Im grünen Forum äußerte ich meine Ansichten zum Thema Religion, worauf man mir ebenfalls Fanatismus unterstellte. Ich solle doch lieber schweigen, wenn ich nichts Gutes zu sagen wüsste. Abgesehen davon, dass so eine übertolerante, betont demokratische Einstellung von den Irren dieser Welt bestenfalls als ausnützbare Schwäche ausgelegt wird (genau so ein "Schweigen" machte einen Hitler groß!), hat man in einem freien Land das Recht, frei seine Meinung zu äußern, auch wenn sie manchen nicht gefällt. Die Radikalen dieser Erde haben damit KEIN Problem, und niemand käme auf die Idee, sie diesbezüglich maßregeln zu wollen - man weiß, die "sind einfach so". Aber wenn man als "Vernünftiger" mal das Maul aufmacht, wird man sofort in dieselbe Ecke gestellt und gerügt. Wie in der Schule: Jeder macht "PSSST" zum einzigen Unkonformen, um den wütenden Lehrer nicht noch mehr zu verärgern...

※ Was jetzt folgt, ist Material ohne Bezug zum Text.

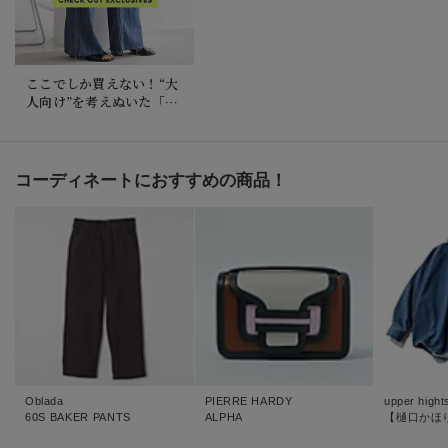
ここでしか買えない！“大
人向け”を考えぬいた「ハ
ピプラ別注アイテム」
コーディネートにおすすめの商品！
Oblada
PIERRE HARDY
upper hight
60S BAKER PANTS
ALPHA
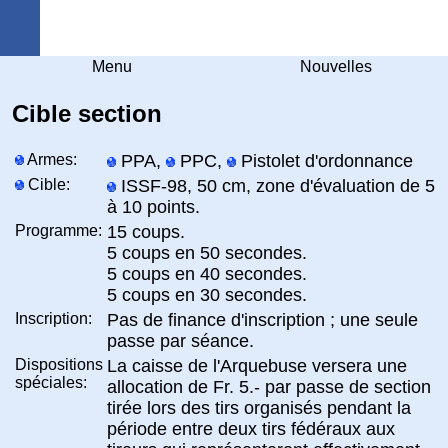
Arquebuse Genève
Menu
Nouvelles
Cible section
Armes:
PPA,
PPC,
Pistolet d'ordonnance
Cible:
ISSF-98, 50 cm, zone d'évaluation de 5
à 10 points.
Programme:
15 coups.
5 coups en 50 secondes.
5 coups en 40 secondes.
5 coups en 30 secondes.
Inscription:
Pas de finance d'inscription ; une seule
passe par séance.
Dispositions
La caisse de l'Arquebuse versera une
spéciales:
allocation de Fr. 5.- par passe de section
tirée lors des tirs organisés pendant la
période entre deux tirs fédéraux aux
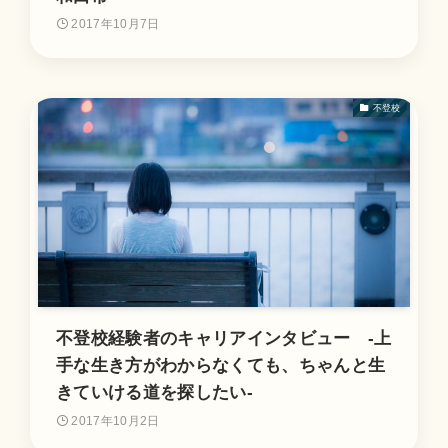
2017年10月7日
不登校
不登校経験者のキャリアインタビュー -上
手な生き方がわからなくても、ちゃんと生
きていける道を探したい-
2017年10月2日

Dieses Gedicht ist NICHT verallgemeinernd. Es richtet sich zielgenau gegen Verhetzer und Manipulatoren, sei es in religiöser oder politischer Hinsicht, und gegen ein falsch verstandenes, übervorsichtiges Toleranzprinzip, das jegliche abstruse Dummheit und jede Lüge als "andere Meinung" oder "anderen kulturellen Hintergrund" akzeptiert, um nur ja auf keine (oft bewusst untergeschobenen) Zehen zu treten! Ich finde das FALSCH! Was eindeutig unrichtig ist und den Menschen schadet, sie im Namen von hirnloser Tradition oder sturem Beharren auf überkommenden Vorstellungen zurückwirft ins unfreie Mittelalter oder sie durch Furcht und Einschüchterung davon zu überzeugen sucht, MUSS angeprangert, zumindest aber ausgesprochen werden dürfen. Kennst du Dürrenmatt's "Biedermann und die Brandstifter"?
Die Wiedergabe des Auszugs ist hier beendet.